Today, I have the privilege of talking with my friend and cohort, author Chris Barili. I have reviewed all of his books here, on Writing to be Read: The Hell’s Butcher series and it’s prequel, Guilty, and his paranormal romance, Smothered. As a hybrid author, Chris walks both sides of the publishing line with works published independently, as well as a work published with a traditional publisher. Like many of today’s authors, Chris may be the picture of the prototype for the author of the future. Many authors who have been traditionally published successfully are now looking at the independent publishing route, because authors still left with bearing the bulk of the marketing and promotional burden.
Unlike the enthusiasm of last week’s guest, contemporary and historical romance author Amy Cecil for social media marketing strategies in Part 5, Chris doesn’t find it very productive, but I’ll let him tell you about that.
Kaye: Would you share the story of your own publishing journey?
Chris: I am a hybrid author, so I have two stories.
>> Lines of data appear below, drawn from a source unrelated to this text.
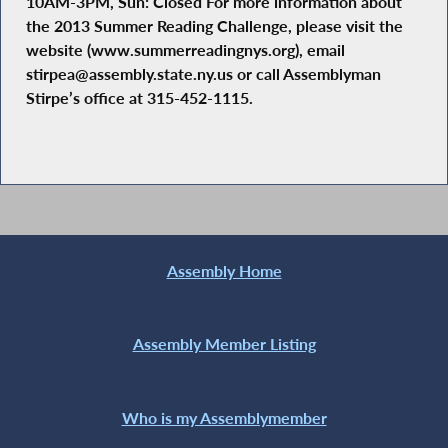
10AM-3PM, Sun: Closed For more information about
the 2013 Summer Reading Challenge, please visit the
website (www.summerreadingnys.org), email
stirpea@assembly.state.ny.us or call Assemblyman
Stirpe’s office at 315-452-1115.
Assembly Home
Assembly Member Listing
Who is my Assemblymember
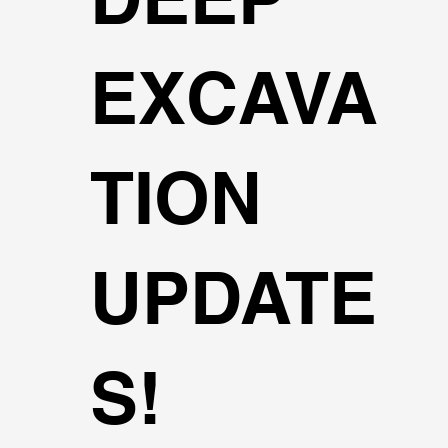
EXCAVA
TION
UPDATE
S!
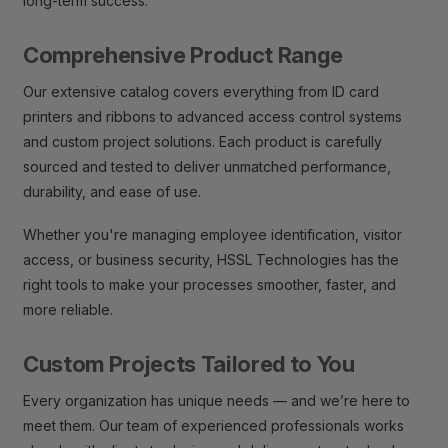
long-term success.
Comprehensive Product Range
Our extensive catalog covers everything from ID card
printers and ribbons to advanced access control systems
and custom project solutions. Each product is carefully
sourced and tested to deliver unmatched performance,
durability, and ease of use.
Whether you're managing employee identification, visitor
access, or business security, HSSL Technologies has the
right tools to make your processes smoother, faster, and
more reliable.
Custom Projects Tailored to You
Every organization has unique needs — and we’re here to
meet them. Our team of experienced professionals works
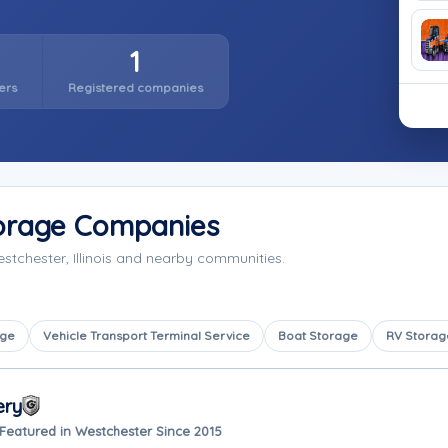
1
ers
Registered companies
torage Companies
stchester, Illinois and nearby communities.
age
Vehicle Transport Terminal Service
Boat Storage
RV Storag
ery
Featured in Westchester Since 2015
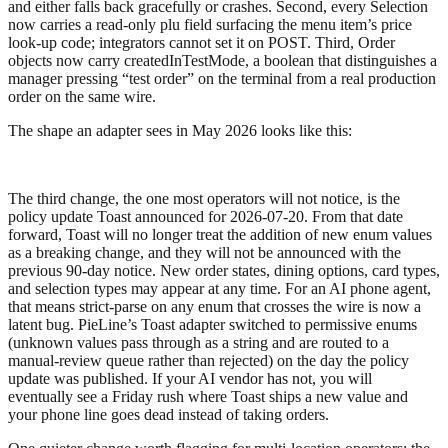
and either falls back gracefully or crashes. Second, every
Selection
now carries a read-only
plu
field surfacing the menu item’s price
look-up code; integrators cannot set it on POST. Third, Order
objects now carry
createdInTestMode
, a boolean that distinguishes a
manager pressing “test order” on the terminal from a real production
order on the same wire.
The shape an adapter sees in May 2026 looks like this:
The third change, the one most operators will not notice, is the
policy update Toast announced for 2026-07-20. From that date
forward, Toast will no longer treat the addition of new enum values
as a breaking change, and they will not be announced with the
previous 90-day notice. New order states, dining options, card types,
and selection types may appear at any time. For an AI phone agent,
that means strict-parse on any enum that crosses the wire is now a
latent bug. PieLine’s Toast adapter switched to permissive enums
(unknown values pass through as a string and are routed to a
manual-review queue rather than rejected) on the day the policy
update was published. If your AI vendor has not, you will
eventually see a Friday rush where Toast ships a new value and
your phone line goes dead instead of taking orders.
The first is my traditional publishing journey with Smothered as B.T. Clearwater. That book was my MFA thesis, and when I finished it, I didn’t know what to do with it. Got no replies from a couple of major romance publishers, so when Winlock/Permuted press held a contest for their new supernatural romance line, I entered and I won! About four months later, the e-book hit the virtual world, and this past July, Simon and Shuster did a limited print run of 450 copies.
The second story is my self-publishing journey with the Hell’s Butcher series of novellas. I wrote Guilty, the pre-quel, as an assignment for my MFA, and submitted it to a themed anthology. While the editor praised the story, it didn’t quite fit their antho’s theme, so it was rejected. And rejected. And so on, until I finally got the idea to write a novella series based on Frank becoming Hell’s Marshal. Knowing there wasn’t much of market for novellas, and that weird westerns a smaller market anyway, I decided to self-publish. That meant hiring a professional editor, a cover artist, and a formatter, but I did it! There are three books in the series and more to come!
Kaye: What’s something most readers would never guess about you?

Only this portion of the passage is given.